Although some mistake-proofing devices that will be needed in medicine will be created in-house or in an individual's garage or workshop, others will require more sophisticated design and production help. Competencies in inventive processes, design, fabrication, and assembly will be needed in some cases, and not all medical organizations will have these capabilities. These competencies usually will be found in engineering, maintenance, or biomedical engineering departments. In the absence of these departments, organizations must find other sources of supply.

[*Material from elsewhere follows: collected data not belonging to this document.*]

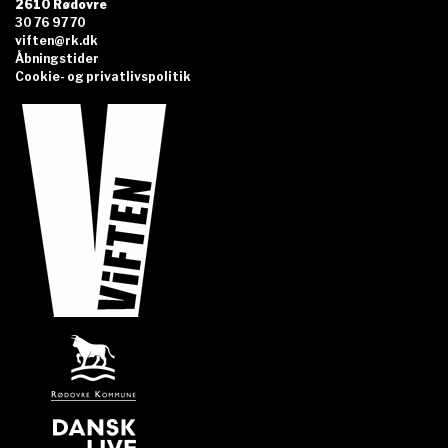
2610 Rødovre
30 76 97 70
viften@rk.dk
Åbningstider
Cookie- og privatlivspolitik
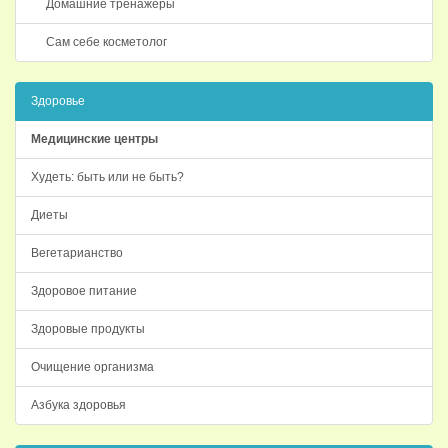
Домашние тренажеры
Сам себе косметолог
Здоровье
Медицинские центры
Худеть: быть или не быть?
Диеты
Вегетарианство
Здоровое питание
Здоровые продукты
Очищение организма
Азбука здоровья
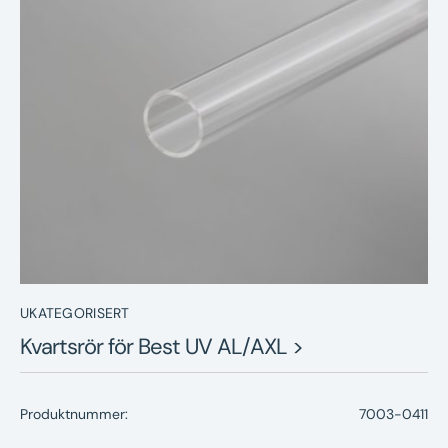
Nyheter
Underhållstips
Kontakt
UKATEGORISERT
Kvartsrör för Best UV AL/AXL >
Produktnummer:
7003-0411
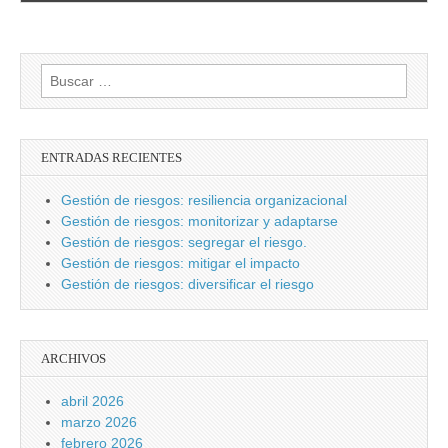
Buscar:
ENTRADAS RECIENTES
Gestión de riesgos: resiliencia organizacional
Gestión de riesgos: monitorizar y adaptarse
Gestión de riesgos: segregar el riesgo.
Gestión de riesgos: mitigar el impacto
Gestión de riesgos: diversificar el riesgo
ARCHIVOS
abril 2026
marzo 2026
febrero 2026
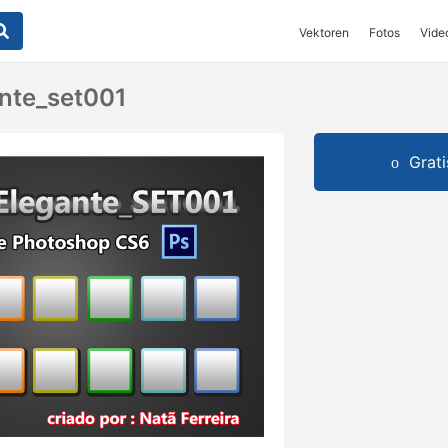
Vektoren
Fotos
Vide
nte_set001
Grat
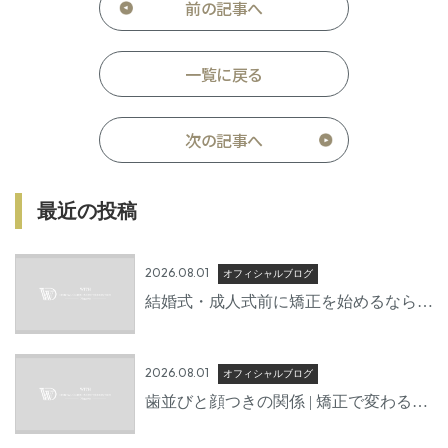
前の記事へ
一覧に戻る
次の記事へ
最近の投稿
2026.08.01
オフィシャルブログ
結婚式・成人式前に矯正を始めるならい
つから？後悔しないための準備期間とは
2026.08.01
オフィシャルブログ
歯並びと顔つきの関係 | 矯正で変わる口
元の印象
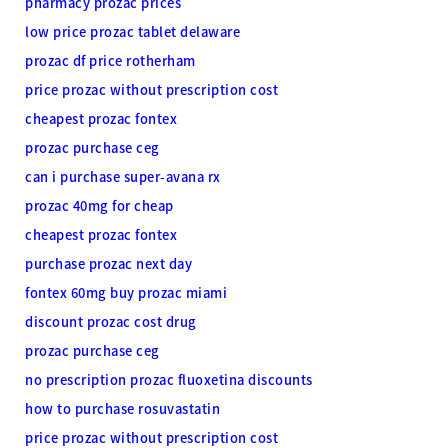
pharmacy prozac prices
low price prozac tablet delaware
prozac df price rotherham
price prozac without prescription cost
cheapest prozac fontex
prozac purchase ceg
can i purchase super-avana rx
prozac 40mg for cheap
cheapest prozac fontex
purchase prozac next day
fontex 60mg buy prozac miami
discount prozac cost drug
prozac purchase ceg
no prescription prozac fluoxetina discounts
how to purchase rosuvastatin
price prozac without prescription cost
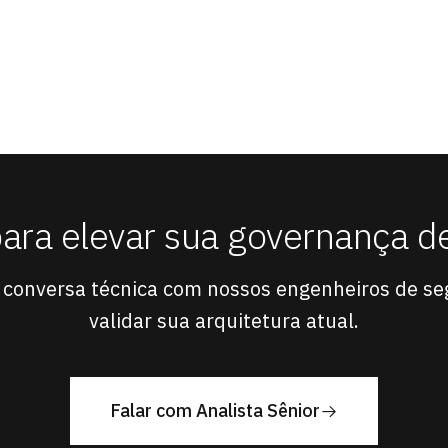
para elevar sua governança d
conversa técnica com nossos engenheiros de se
validar sua arquitetura atual.
Falar com Analista Sênior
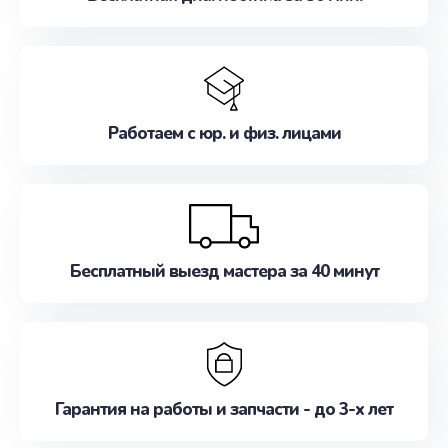
Работаем с юр. и физ. лицами
Бесплатный выезд мастера за 40 минут
Гарантия на работы и запчасти - до 3-х лет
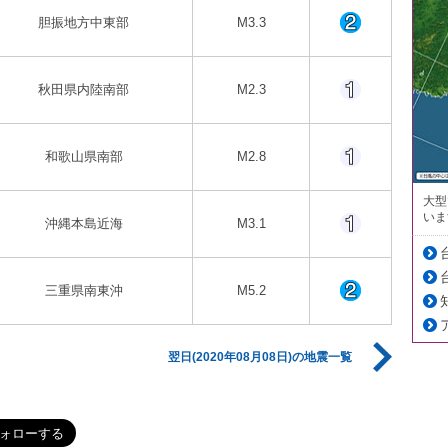
胆振地方中東部
M3.3
秋田県内陸南部
M2.3
和歌山県南部
M2.8
大型
いま
沖縄本島近海
M3.1
三重県南東沖
M5.2
翌日(2020年08月08日)の地震一覧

One place to begin the search for help in developing a prototype for minimal cost is the engineering school at local colleges. Occasionally, engineering students may undertake projects as part of a class. Engineering programs will typically have two types of classes where devices could be designed and fabricated: "senior capstone design" courses and independent research courses. Organizations should expect to provide funding for required materials, but they may be able to avoid labor costs and profit margins. Squire6 suggests that:

... the school be physically close ... you want to be able to go there and explain the idea ... undergraduate engineers have a tendency to go off on their own, and without being available to see the development, you may end up with something very different than you envisioned.

Convincing an engineering school to adopt the project will also depend on the level of difficulty and whether the project requires a combination of competencies that would be beneficial to the students. This approach requires diplomatic treatment of intellectual property issues and commercial contingencies.

Karen Cox, a Patient Safety Improvement Corps (PSIC) 2004 participant, spoke of needing a farmer to weld a piece of equipment to solve a problem in the area of human factors and forcing functions.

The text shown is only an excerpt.